O Vinho da vida

Segundo domingo do tempo comum (ano C). Ultrapassamos a metade do mês de janeiro. Devagar vamos adentrando o ano de 2022, construindo a nossa história de vida. Tomando pela mão o nosso existir, sendo protagonistas dos nossos sonhos reais. Caminhando com os pés no chão sagrado da vida, tendo nas mãos as rédeas da construção de um mundo para todos e todas. Façamos nós mesmos a nossa história e não deixemos que os outros a façam por nós. “Quem sabe faz a hora não espera acontecer” (Geraldo Vandré).

Domingo da alegria! Sejamos gratos a Deus pelo dom da vida! Saibamos agradecer por cada manhã, cada dia que o Senhor nos concede. Estamos vivos e esta é uma grande dádiva do Criador que nos possibilita encarar a vida de frente na convivência com os que caminham lado a lado conosco. Vivendo intensamente cada segundo em plenitude. Um dia de cada vez. O dia de ontem já se foi. O de amanhã está por vir. Que sejamos presença viva de nós mesmos, na gratuidade da convivência com o outro, saboreando cada instante. Que saibamos fazer da nossa vida aquilo que nos dizia Santo Agostinho (354 d.C., – 430 d.C.): “Viver sempre preparado para morrer, mas viver como se nunca fôssemos morrer”.
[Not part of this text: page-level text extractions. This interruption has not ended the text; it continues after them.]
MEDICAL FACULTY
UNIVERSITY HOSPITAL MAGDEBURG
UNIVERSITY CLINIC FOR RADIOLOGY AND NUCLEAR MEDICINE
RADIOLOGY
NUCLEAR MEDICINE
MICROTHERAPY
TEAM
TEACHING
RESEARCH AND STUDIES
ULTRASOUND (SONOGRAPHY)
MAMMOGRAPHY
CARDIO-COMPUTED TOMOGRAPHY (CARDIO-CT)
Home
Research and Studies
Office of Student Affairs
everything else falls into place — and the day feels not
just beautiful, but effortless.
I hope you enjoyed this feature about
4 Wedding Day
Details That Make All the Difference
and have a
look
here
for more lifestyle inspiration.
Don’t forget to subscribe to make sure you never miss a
Um domingo todo especial para nós. Como de praxe acontece, a liturgia do segundo domingo do tempo comum, nos reserva um dos textos extraídos do evangelista São João. É assim no ano A, ano B e C da liturgia. Tudo porque este evangelista traz para nós a narrativa pormenorizada da vida pública de Jesus, realizando aquilo que ele denomina de “os sinais” do jovem Galileu. Jesus que vai fazendo acontecer entre a comunidade carente, os sinais do Reino de Deus, revelando a face de um Deus que é pura Amorosidade para com os seus. Oportunidade única de mudarmos o conceito que temos de um Deus carrasco e mal-humorado, sempre pronto a castigar os “arameus errantes”.
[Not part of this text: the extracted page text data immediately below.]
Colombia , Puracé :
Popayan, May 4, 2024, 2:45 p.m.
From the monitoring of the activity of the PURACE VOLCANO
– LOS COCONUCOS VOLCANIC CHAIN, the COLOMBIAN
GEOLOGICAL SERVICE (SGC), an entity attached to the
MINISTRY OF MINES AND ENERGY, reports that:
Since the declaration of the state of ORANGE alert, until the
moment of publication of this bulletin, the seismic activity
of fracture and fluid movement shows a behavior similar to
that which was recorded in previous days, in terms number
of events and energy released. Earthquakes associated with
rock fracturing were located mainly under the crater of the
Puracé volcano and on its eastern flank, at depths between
O texto de João traz para nós o final da primeira semana da vida pública messiânica de Jesus. Ele e os seus discípulos haviam sido convidados para uma festa de casamento. Como Maria, sua mãe, era pertencente a comunidade, ela já se encontrava presente na festa. Para o povo semita (arameus, assírios, babilônios, sírios, hebreus, fenícios e caldeus) a festa de casamento era um grande acontecimento que podia durar até duas semanas. Entretanto, ao colocar Jesus dentro desta festa, João quis refletir a simbologia que estava por detrás desta festa, qual seja o casamento que era o símbolo da união de Deus com a humanidade, realizada de maneira definitiva na pessoa de Jesus de Nazaré, o Deus que se encarna na realidade histórica humana.
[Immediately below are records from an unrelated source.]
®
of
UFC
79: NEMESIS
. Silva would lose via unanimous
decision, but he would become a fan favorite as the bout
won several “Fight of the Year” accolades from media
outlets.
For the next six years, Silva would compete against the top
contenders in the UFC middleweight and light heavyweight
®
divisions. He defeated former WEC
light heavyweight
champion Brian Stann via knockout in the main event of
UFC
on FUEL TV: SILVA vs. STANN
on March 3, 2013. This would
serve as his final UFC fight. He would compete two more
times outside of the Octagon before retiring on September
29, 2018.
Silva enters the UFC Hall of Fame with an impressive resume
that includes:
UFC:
Um texto carregado de nuanças simbólicas. O fato de faltar o vinho, por exemplo, significa que seria a mesma coisa da humanidade sem a presença de Jesus, uma vez que Ele é o vinho novo. O Verbo que se encarna na realidade humana, trazendo em si a vida nova querida por Deus para os seus. A nova aliança selada com a humanidade na pessoa do Filho que se faz um conosco. Lembrando que o casamento entre duas pessoas que se amam, representa também a amorosidade com que Deus se relaciona conosco. Jesus que vem revelar para nós a face terna de um Deus que muito nos ama e quer selar conosco este compromisso na ternura do Filho que se dá por inteiro a nós. Não é à toa que Mateus coloca na boca de Jesus, uma das frases que resume toda a ternura de Deus para conosco: “Quero a misericórdia e não o sacrifício”. (Mt 12,7)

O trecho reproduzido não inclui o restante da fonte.